Genomic Southern Blot

2024-10-09 DNA实验 加入收藏
SolutionsProtocol:Digest 5-10 μg genomic DNA overnight with restriction enzyme o

Solutions

Protocol:

Digest 5-10 μg genomic DNA overnight with restriction enzyme of choice.

Run digested gDNA on 0.8% TAE gel with marker (with no ethidium bromide).

Transfer Setup:

1. Remove gel and place into newly made EtBr solution and rock for approximately 10 min.

2. Rinse in H 2 O and take photo of gel.

3. UV irradiate gel for 1.5 min on transilluminator.

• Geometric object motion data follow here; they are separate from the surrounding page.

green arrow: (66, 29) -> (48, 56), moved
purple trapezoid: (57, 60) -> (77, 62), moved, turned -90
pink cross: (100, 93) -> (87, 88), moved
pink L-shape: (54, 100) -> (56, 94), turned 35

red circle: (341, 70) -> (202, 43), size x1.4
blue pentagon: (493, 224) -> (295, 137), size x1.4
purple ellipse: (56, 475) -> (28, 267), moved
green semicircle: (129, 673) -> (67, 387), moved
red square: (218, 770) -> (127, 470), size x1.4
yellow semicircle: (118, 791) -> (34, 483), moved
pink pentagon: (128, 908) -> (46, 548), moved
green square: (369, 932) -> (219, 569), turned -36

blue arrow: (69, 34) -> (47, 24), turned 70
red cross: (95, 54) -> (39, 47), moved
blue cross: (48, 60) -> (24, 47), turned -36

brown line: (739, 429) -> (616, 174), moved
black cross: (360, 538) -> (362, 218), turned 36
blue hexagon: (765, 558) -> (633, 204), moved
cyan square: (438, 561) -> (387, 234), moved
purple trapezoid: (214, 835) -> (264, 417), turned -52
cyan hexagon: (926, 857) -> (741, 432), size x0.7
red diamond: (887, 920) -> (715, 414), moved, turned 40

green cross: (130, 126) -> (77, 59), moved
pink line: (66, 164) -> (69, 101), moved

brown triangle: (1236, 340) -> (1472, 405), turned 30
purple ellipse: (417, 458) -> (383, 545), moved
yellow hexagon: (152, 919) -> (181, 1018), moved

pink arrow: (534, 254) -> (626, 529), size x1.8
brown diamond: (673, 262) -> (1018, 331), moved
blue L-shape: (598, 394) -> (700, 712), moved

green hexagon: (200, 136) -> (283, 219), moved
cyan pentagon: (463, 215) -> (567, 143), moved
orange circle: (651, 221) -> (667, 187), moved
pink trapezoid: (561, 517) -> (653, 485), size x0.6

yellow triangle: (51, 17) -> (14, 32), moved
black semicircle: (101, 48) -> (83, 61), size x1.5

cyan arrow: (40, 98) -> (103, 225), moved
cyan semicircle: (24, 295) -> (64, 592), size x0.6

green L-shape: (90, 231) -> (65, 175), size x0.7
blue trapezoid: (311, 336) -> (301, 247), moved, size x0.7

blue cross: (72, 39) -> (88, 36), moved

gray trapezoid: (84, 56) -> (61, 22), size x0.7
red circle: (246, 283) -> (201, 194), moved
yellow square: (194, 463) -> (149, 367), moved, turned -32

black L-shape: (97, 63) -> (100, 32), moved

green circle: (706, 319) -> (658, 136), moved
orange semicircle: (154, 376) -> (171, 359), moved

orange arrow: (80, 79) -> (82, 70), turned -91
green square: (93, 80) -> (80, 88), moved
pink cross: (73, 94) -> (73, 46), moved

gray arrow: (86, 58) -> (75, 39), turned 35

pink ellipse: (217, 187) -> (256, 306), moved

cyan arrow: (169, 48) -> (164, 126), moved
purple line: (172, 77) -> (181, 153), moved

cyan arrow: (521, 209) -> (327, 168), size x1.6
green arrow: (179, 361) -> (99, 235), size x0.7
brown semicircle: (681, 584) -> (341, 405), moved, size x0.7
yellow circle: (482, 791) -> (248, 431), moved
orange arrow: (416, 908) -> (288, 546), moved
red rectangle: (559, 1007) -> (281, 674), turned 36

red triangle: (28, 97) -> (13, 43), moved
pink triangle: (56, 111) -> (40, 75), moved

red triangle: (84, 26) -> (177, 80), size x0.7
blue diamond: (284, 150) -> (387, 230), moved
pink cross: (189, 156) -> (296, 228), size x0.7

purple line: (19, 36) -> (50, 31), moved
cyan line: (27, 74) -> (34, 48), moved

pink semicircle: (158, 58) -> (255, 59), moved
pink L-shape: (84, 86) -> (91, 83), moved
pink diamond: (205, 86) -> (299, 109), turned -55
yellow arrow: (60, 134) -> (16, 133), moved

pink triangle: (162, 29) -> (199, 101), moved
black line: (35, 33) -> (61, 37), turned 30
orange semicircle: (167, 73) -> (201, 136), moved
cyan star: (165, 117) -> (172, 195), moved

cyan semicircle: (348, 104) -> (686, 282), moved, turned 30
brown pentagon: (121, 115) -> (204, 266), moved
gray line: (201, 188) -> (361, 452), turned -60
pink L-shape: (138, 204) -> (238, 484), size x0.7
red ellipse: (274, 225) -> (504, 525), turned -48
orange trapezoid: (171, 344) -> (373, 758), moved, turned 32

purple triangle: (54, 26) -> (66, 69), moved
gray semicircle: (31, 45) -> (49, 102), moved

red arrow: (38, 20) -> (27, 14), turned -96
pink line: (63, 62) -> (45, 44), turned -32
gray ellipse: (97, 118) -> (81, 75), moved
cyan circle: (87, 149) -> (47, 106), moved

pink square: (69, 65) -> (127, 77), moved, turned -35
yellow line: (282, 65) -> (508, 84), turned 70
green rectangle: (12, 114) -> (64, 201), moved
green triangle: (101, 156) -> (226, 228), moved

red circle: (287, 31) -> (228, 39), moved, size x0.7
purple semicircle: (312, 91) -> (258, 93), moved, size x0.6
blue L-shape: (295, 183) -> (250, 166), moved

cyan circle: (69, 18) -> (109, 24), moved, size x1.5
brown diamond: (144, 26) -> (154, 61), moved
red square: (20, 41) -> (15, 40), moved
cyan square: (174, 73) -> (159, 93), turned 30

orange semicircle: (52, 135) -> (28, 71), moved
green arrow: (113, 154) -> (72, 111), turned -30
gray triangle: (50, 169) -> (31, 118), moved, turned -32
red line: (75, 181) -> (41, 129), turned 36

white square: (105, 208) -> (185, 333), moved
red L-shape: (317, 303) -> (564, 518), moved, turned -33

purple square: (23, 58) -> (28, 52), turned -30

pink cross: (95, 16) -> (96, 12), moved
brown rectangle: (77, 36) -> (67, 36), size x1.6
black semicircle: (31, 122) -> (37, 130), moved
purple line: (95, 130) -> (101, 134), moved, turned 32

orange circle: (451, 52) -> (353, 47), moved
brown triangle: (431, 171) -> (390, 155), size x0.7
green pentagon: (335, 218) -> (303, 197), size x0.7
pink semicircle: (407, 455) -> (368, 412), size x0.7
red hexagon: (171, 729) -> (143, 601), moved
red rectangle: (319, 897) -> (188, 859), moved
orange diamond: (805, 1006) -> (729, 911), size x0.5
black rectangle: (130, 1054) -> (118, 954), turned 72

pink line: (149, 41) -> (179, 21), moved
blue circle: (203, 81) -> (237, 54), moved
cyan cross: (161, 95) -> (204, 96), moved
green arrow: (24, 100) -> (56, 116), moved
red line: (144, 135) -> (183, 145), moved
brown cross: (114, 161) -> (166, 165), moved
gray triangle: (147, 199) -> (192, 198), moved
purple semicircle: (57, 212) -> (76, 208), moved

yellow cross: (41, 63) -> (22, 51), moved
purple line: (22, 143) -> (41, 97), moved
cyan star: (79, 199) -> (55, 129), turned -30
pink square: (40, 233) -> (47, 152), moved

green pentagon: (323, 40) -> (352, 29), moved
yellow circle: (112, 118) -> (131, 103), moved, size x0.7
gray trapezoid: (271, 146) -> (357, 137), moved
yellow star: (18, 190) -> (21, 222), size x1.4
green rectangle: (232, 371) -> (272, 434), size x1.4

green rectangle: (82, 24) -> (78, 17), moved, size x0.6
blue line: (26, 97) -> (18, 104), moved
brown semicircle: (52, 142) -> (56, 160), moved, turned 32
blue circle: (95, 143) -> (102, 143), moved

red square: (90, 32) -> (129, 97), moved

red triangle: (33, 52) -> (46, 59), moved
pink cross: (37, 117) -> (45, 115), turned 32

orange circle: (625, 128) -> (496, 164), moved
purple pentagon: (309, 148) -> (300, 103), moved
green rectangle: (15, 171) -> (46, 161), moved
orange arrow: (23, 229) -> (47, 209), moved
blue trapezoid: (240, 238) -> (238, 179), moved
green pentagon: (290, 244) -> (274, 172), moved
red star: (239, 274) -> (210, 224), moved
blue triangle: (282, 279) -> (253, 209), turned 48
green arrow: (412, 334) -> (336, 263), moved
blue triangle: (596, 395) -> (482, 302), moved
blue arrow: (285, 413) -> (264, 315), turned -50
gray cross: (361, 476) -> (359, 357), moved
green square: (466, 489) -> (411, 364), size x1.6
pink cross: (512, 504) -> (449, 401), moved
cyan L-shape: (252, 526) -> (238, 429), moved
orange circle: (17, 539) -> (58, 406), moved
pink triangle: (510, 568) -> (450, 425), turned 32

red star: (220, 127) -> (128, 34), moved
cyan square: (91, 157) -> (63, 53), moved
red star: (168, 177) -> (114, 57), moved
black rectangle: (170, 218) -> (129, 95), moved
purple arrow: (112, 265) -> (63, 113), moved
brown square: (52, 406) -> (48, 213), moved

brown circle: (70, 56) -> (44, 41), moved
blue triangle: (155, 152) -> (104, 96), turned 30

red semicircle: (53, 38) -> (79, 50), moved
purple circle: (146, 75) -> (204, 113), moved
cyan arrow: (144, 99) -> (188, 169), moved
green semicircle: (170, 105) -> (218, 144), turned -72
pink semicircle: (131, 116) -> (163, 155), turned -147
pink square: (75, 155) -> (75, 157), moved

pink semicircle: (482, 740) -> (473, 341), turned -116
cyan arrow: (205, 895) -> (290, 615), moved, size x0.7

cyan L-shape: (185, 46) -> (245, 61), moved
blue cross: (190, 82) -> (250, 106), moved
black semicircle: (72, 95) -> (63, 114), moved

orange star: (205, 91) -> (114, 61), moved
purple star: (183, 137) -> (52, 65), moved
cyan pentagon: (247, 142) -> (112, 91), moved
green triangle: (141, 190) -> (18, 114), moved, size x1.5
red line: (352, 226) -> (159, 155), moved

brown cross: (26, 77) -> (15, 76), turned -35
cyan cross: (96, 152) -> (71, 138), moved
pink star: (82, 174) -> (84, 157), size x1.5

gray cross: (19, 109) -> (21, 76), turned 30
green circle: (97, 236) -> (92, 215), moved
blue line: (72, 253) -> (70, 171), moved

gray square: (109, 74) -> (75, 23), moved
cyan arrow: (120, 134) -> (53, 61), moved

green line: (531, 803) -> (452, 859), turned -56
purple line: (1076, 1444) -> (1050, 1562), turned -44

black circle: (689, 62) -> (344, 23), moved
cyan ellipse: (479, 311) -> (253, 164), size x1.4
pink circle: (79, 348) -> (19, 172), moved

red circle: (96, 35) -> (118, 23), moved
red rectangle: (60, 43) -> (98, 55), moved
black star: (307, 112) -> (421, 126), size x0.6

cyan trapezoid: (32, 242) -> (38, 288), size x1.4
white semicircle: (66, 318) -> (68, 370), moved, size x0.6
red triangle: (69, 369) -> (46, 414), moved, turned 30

4. Slowly rock gel for 30 min in Denaturation Solution.

5. Rinse in H 2 O and slowly rock gel for 30 min in Neutralizing Solution.

6. Prepare wick: cut two pieces of Whatman paper wide enough to accommodate gel and long enough to extend into blot transfer dish containing 20X SSC.

7. Rinse gel, flip and place on Whatman paper (this should be the only time the gel is flipped).

8. Cut nylon (Schleicher & Schuell Nytran), prewet in H 2 O and place onto gel making sure that no air bubbles are trapped between nylon and gel.

9. Stack gel blotting pads (prewet first one in 20X SSC).

10. Apply weight to stack and allow to transfer overnight (setup should have a pyramid shape).

Random-Primed Labeling of DNA Fragment:

For probe synthesis, you can use a commercially available random-primed labeling kit using α-32P-dCTP (i.e., Roche) or DIG-labeled probe (Roche). Or, do your randomprimed labeling the old-fashioned way:

(1) Combine in Eppendorf tube:

Incubate 95℃ for approximately 5 minutes. Spin down briefly. Put on ice immediately to cool.

(2) To Eppendorf with DNA & H 2 O add:

1 μl each dATP, dGTP, dTTP (dilute 10 mM stocks of individual nucleotides.

1:200 in 10 mM Tris pH 7.5)

4 μl random hexamer (1 μg/μl stock = 5X)

5 μl 32 P-dCTP

2 μl 10X Klenow buffer

1 μl Klenow

20 μl

(3) Incubate 30 min at 37℃.

(4) Add TE to increase volume to 50 μl.

(5) Run sample through spin column to remove unincorporated nucleotides (i.e., G-50 spin columns).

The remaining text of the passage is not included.